# Firefox OS on the Galaxy Nexus?



## pulptastic (Nov 3, 2011)

I noticed Firefox has desktop test versions of their upcoming mobile OS available for install. I haven't seen anything yet on porting this to an android phone, but it is an interesting idea! Anyone aware of any work being done on this? Or is it too soon to actually get it onto a phone?


----------



## GRZLA (Aug 13, 2011)

pulptastic said:


> I noticed Firefox has desktop test versions of their upcoming mobile OS available for install. I haven't seen anything yet on porting this to an android phone, but it is an interesting idea! Anyone aware of any work being done on this? Or is it too soon to actually get it onto a phone?

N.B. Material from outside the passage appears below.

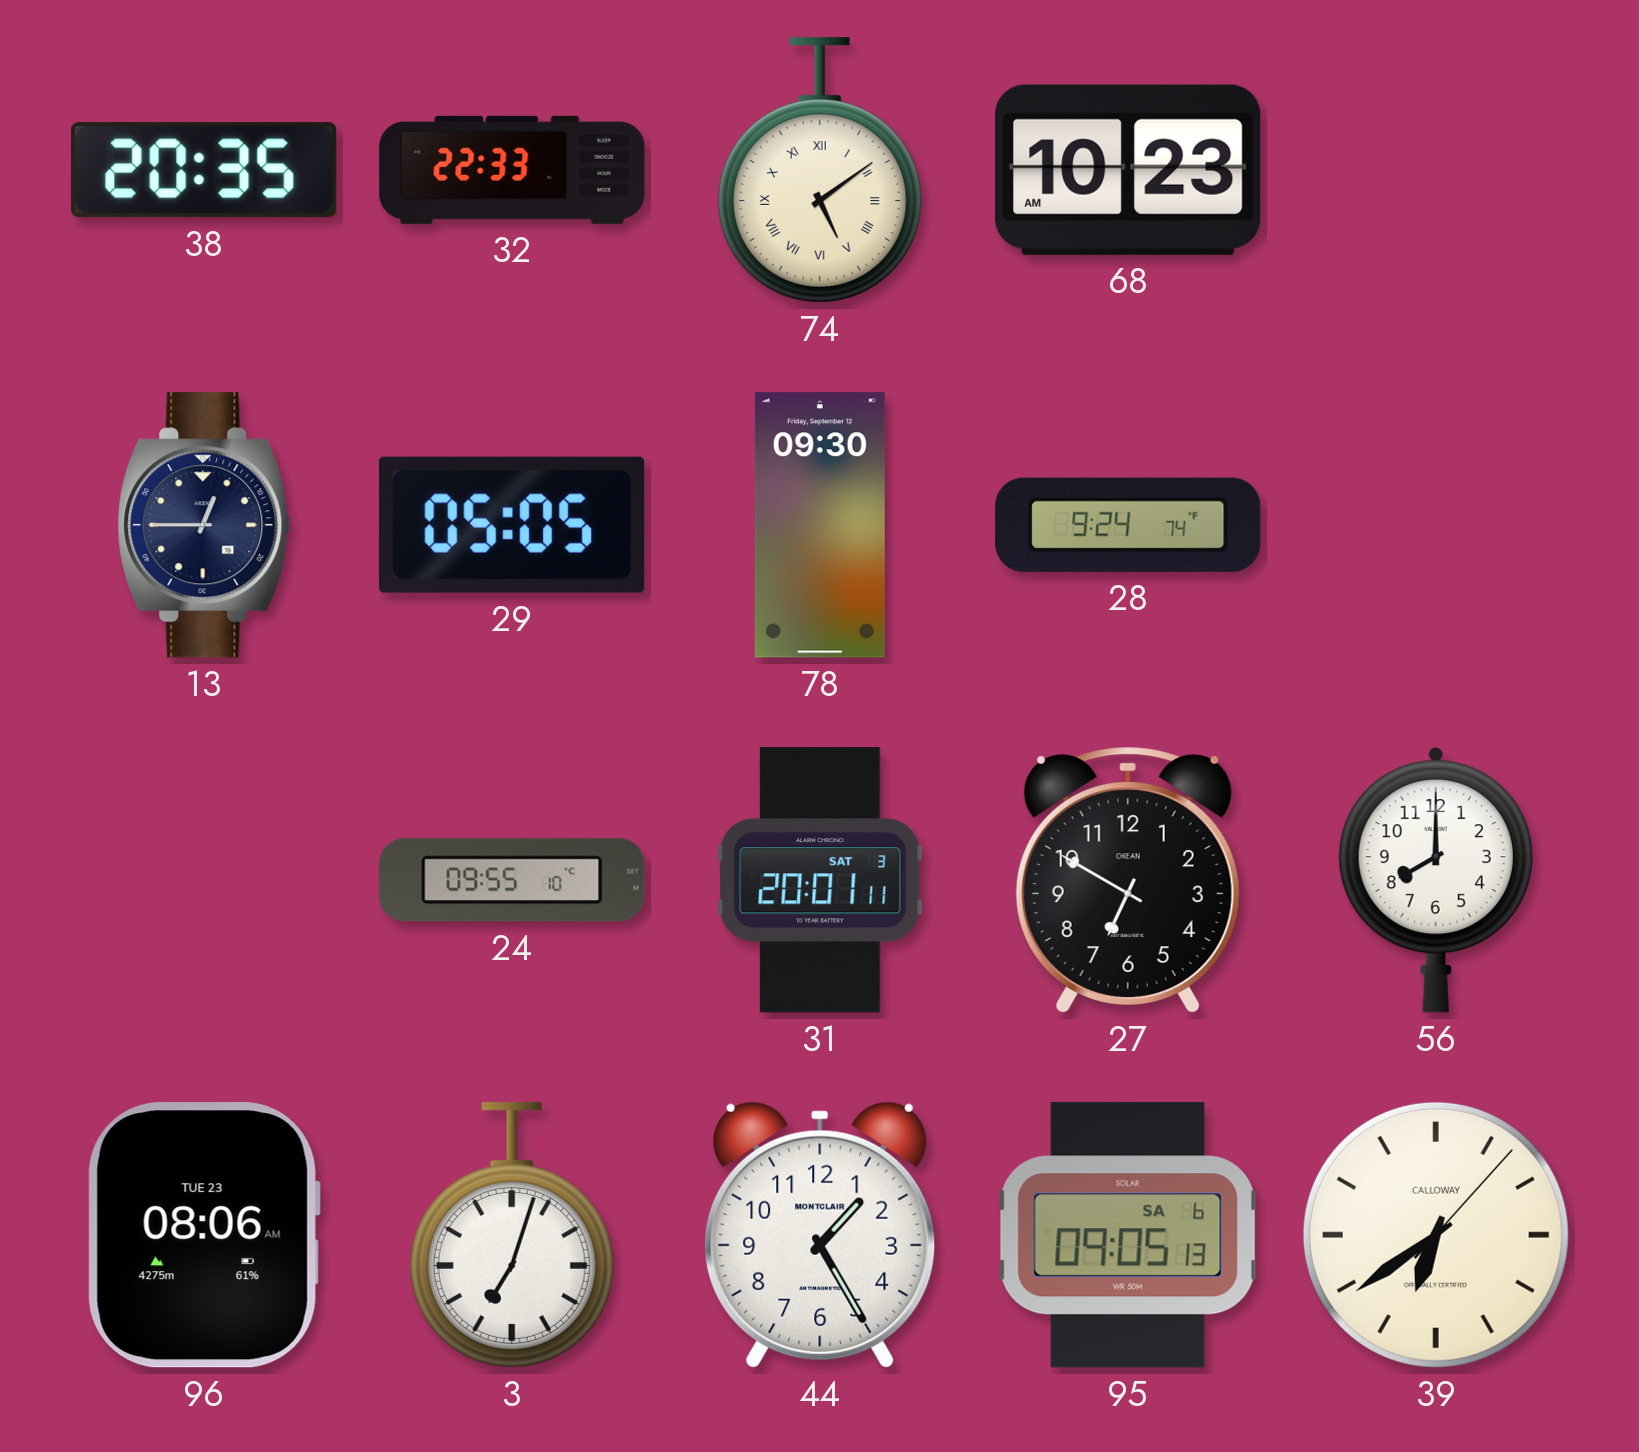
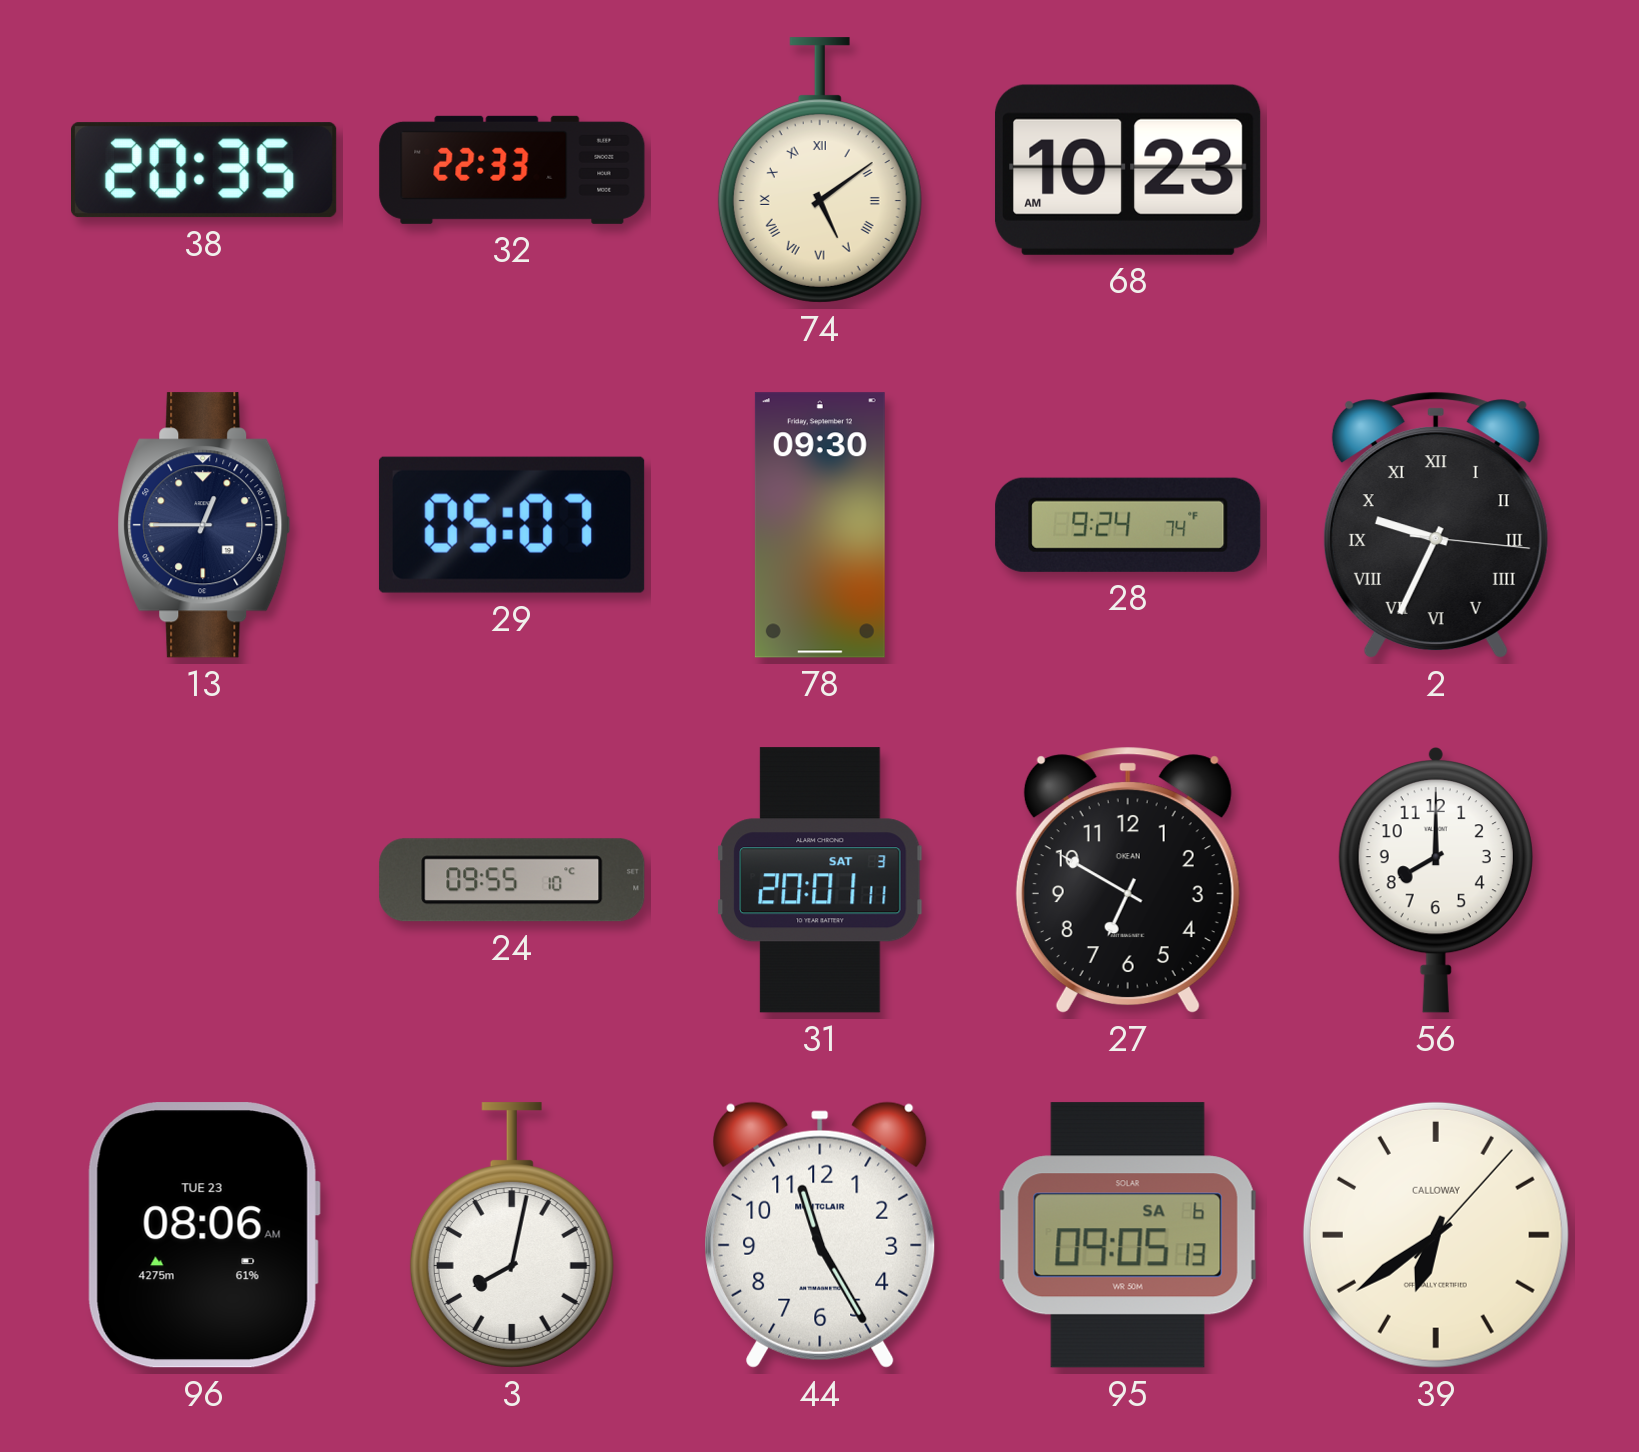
29: 05:05 -> 05:07
2: none -> 9:34
3: 7:03 -> 8:02
44: 1:25 -> 11:25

It is pretty limited which is why you probably haven't seen a port yet. It is basically an HTML5 OS and from what I have seen in demos, it looks pretty buggy. Not to mention getting the radios working and what have you. There are a lot of factors involved with this type of thing. With that said, I would install it in a heartbeat if someone ported it.


----------



## Jubakuba (Sep 8, 2011)

http://forum.xda-developers.com/showthread.php?t=1593811&highlight=boot+to+gecko&page=5
Somebody asked this the other day.
I explained why the idea isn't feasible right now...
But you can find a couple of old compiled builds in this thread.


----------